Find "Downloads (202, 612)" and "DataChangedEvent (576, 336)" in the records below. Copy the lines holding them and every line between, exactly, and no others.

========================================================================

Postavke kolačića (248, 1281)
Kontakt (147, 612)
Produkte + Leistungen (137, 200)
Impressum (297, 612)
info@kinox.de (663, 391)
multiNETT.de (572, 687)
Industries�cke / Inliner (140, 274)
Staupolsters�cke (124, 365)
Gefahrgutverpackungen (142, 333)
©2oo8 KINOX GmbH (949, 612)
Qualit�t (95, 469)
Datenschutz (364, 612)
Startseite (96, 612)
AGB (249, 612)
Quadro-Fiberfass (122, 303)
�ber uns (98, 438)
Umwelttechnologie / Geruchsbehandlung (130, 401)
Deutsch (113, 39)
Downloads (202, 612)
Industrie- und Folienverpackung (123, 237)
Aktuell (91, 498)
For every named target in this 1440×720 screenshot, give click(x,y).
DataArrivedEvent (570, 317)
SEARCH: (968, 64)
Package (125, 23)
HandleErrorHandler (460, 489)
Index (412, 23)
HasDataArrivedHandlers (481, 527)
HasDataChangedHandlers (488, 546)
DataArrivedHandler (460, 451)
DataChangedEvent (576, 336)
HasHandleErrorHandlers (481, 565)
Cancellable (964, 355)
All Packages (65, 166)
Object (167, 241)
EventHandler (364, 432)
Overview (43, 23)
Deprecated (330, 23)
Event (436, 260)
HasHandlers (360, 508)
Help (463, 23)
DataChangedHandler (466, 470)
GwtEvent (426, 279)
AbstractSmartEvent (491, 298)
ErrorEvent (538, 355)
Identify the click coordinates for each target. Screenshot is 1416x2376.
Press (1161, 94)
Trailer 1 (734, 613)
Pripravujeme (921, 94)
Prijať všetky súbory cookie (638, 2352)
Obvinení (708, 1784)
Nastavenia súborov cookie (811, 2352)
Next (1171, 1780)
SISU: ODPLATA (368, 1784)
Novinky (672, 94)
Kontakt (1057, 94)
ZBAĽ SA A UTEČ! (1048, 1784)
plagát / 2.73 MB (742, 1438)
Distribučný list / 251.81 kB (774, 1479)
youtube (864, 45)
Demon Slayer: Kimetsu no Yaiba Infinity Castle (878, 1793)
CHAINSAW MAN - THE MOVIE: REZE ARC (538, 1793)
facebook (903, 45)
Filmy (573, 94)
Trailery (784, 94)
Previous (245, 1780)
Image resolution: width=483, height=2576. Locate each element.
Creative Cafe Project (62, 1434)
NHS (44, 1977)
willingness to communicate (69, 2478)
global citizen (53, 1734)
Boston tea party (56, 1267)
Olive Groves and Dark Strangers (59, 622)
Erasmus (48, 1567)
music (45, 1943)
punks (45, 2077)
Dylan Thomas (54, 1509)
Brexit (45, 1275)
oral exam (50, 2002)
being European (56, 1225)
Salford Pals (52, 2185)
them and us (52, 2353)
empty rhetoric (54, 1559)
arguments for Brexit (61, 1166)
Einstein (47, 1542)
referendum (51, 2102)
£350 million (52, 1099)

========================================================================

Solution for this task:
Downloads (202, 612)
Industrie- und Folienverpackung (123, 237)
Aktuell (91, 498)
For every named target in this 1440×720 screenshot, give click(x,y).
DataArrivedEvent (570, 317)
SEARCH: (968, 64)
Package (125, 23)
HandleErrorHandler (460, 489)
Index (412, 23)
HasDataArrivedHandlers (481, 527)
HasDataChangedHandlers (488, 546)
DataArrivedHandler (460, 451)
DataChangedEvent (576, 336)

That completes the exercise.